Confined space kits offer the basics you need in those tight spaces: tripods, space blowers, gas monitors, and more. From confined space entry systems to utilizing the right confined space retrieval system, PK Safety features top brands with products from BW Honeywell, FrenchCreek, RKI, MSA, Teledyne Gas & Flame, and DBI-SALA.

For more information about individual Confined Space Safety Equipment or rescue products, follow the links to their pages. For personalized recommendations or answers to your safety questions, you can contact PK Safety’s team of safety experts online or by phone.


What is in a confined space kit?

All-in-one confined space kits contain important tools your team needs for safe confined space entry. These kits may contain a tripod system, gas detector and related gear and accessories, ventilation blower, and harness. Some could include the straps or lanyards, respiratory protection, ergonomic gear, ducting for the blower, a bag or case to store the kit, and any of the other hardware you might need to get to work right away. PK Safety carries a selection of kits suited for different industries, so shop around or get in touch with PK Safety’s product experts for recommendations fit for your team.

What is the OSHA standard for confined space?

Confined spaces are any areas that aren’t necessarily designed for long-term human occupancy but might need to be entered by human workers to perform specific jobs. They’re also defined by their limited or restricted entrance and escape options–think of areas like tanks, vessels, silos, storage bins, hoppers, pits, manholes, and other similar spaces. OSHA will use the term “permit-required confined space” for any of these spaces that also contains or has the potential to contain hazardous atmospheres, material that could engulf someone, construction that could trap or asphyxiate someone, unguarded machinery, exposed live wires, or other hazards.

OSHA’s General Duty Clause requires providing a workplace “free from recognized hazards that are causing or are likely to cause death or serious physical harm.” OSHA’s standards for confined spaces cover General Industry (29 CFR 1910) and Maritime (29 CFR 1915, 1917, and 1918).

How do you use a rescue tripod?

If you have a lightweight and portable tripod, like from FrenchCreek or any of the other brands that PK Safety carries, setting up your rescue tripod can be done quickly and effectively by one person.

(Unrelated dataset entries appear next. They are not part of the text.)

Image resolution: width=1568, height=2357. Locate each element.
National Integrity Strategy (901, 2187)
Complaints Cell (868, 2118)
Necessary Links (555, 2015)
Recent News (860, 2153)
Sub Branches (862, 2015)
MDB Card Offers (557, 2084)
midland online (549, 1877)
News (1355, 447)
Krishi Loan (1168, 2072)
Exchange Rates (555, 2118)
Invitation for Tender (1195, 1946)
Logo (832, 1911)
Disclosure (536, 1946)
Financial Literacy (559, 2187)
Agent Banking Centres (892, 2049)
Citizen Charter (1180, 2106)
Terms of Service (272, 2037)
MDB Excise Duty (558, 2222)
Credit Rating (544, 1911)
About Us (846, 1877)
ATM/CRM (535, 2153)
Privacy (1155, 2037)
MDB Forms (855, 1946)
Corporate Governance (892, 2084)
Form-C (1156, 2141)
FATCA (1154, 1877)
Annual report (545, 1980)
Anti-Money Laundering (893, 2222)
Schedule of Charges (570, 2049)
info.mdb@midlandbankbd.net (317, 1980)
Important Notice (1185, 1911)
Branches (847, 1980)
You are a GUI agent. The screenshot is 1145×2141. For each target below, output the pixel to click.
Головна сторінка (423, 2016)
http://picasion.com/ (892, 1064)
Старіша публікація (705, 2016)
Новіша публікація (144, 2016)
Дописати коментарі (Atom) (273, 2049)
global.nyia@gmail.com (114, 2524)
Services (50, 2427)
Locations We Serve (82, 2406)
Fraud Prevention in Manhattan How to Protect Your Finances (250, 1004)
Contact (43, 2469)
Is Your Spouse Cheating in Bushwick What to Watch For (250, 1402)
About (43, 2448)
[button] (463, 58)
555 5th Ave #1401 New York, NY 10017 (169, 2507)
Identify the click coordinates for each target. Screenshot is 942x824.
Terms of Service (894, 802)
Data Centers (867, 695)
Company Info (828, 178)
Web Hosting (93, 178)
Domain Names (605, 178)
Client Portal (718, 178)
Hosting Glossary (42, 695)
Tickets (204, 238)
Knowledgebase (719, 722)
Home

Once you’ve extended the legs to your desired length (and adjusted it to accommodate how level or uneven your surface might be), hook up the chain. Don’t just let the chain dangle, coil it out of the way. It’s essential to ensure the tripod has the vertical strength to stand up to the sudden jerk that a fall can cause.. From there, the harness and lifeline system of choice can be attached.

Tripod legs will have non-skid, often rubber, pads under them to keep the system from sliding around on a slippery surface. Workers will need to wear the proper fall protection gear if they are more than six feet from the next closest level.